Is $L_{\omega+1}$ uncountable? I'm trying to understand the constructible universe, but I'm having trouble understanding what $\operatorname{Def}(X)$ means (especially since I don't really understand the $\models$ symbol).
Is $L_{\omega+1}$ an uncountable set? Why or why not? If not, what's the smallest $\alpha$ for which $L_\alpha$ is uncountable?
Also, if anyone can explain the $\models$ notation used in the article (or provide a link to an explanation), that would be very helpful.

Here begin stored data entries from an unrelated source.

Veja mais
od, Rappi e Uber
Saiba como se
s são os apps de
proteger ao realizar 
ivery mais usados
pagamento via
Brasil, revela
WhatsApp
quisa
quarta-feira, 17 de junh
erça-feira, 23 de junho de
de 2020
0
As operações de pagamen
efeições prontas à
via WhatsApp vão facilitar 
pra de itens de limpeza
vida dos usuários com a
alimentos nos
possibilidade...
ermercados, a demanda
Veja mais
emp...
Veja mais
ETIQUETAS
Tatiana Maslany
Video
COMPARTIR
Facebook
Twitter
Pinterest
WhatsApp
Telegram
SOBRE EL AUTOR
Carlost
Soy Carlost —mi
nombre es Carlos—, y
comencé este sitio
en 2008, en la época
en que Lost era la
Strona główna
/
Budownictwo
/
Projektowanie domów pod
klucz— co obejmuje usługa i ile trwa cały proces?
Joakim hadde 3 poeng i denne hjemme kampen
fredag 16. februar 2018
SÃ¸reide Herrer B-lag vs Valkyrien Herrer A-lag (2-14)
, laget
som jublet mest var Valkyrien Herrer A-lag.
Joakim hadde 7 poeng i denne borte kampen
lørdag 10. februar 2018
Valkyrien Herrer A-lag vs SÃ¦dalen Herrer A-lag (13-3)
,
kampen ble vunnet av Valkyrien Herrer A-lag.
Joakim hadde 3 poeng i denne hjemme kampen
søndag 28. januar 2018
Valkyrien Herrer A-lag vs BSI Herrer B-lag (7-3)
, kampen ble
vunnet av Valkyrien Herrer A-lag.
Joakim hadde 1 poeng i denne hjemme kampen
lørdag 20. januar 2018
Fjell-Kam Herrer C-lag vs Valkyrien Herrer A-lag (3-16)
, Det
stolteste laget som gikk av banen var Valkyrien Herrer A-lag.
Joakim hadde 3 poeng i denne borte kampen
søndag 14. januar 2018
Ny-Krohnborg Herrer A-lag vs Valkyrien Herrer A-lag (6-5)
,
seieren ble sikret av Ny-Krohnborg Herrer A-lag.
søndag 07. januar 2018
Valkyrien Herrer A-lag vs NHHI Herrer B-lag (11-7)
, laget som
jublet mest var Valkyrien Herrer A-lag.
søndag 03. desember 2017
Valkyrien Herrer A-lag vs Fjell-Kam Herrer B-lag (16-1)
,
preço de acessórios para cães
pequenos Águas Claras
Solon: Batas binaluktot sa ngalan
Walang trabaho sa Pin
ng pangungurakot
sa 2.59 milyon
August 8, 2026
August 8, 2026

 A: The set $\mathrm{Def}(X)$ consists of all subsets of $X$ first-order definable in the structure $(X,\in)$ from parameters. What matters here is that there are only countably many formulas, and only $|X^{<\omega}|$ possible tuples of parameters from $X$, so there are only $\aleph_0|X^{<\omega}|$ possible elements in $\mathrm{Def}(X)$. If $X$ is countable, this means that $\mathrm{Def}(X)$ is also countable.
If you are not comfortable with the description of $\mathrm{Def}$ in terms of first-order definability, note that this set can also be realized by applying to $X$ a countable number of (finitary) operations, explicitly listed for instance in Chapter V of the first edition of Kunen's set theory book. These operations correspond to Boolean operators (underlying the fact that if $\phi,\psi$ are formulas, so are $\lnot\phi$ and $\phi\land\psi$) and projections (underlying the fact that if $\phi$ is a formula, so is $\exists x\,\phi$). Again, this implies, by the same counting as in the previous paragraph, that $\mathrm{Def}(X)$ is countable if $X$ is. 
An easy inductive argument now gives us that if $\alpha$ is a countable ordinal, then $L_\alpha$ is countable as well. On the other hand, another (slightly more involved) inductive argument shows that $L_\alpha\subsetneq L_{\alpha+1}$ for all $\alpha$, which implies that $L_{\omega_1}$ is uncountable.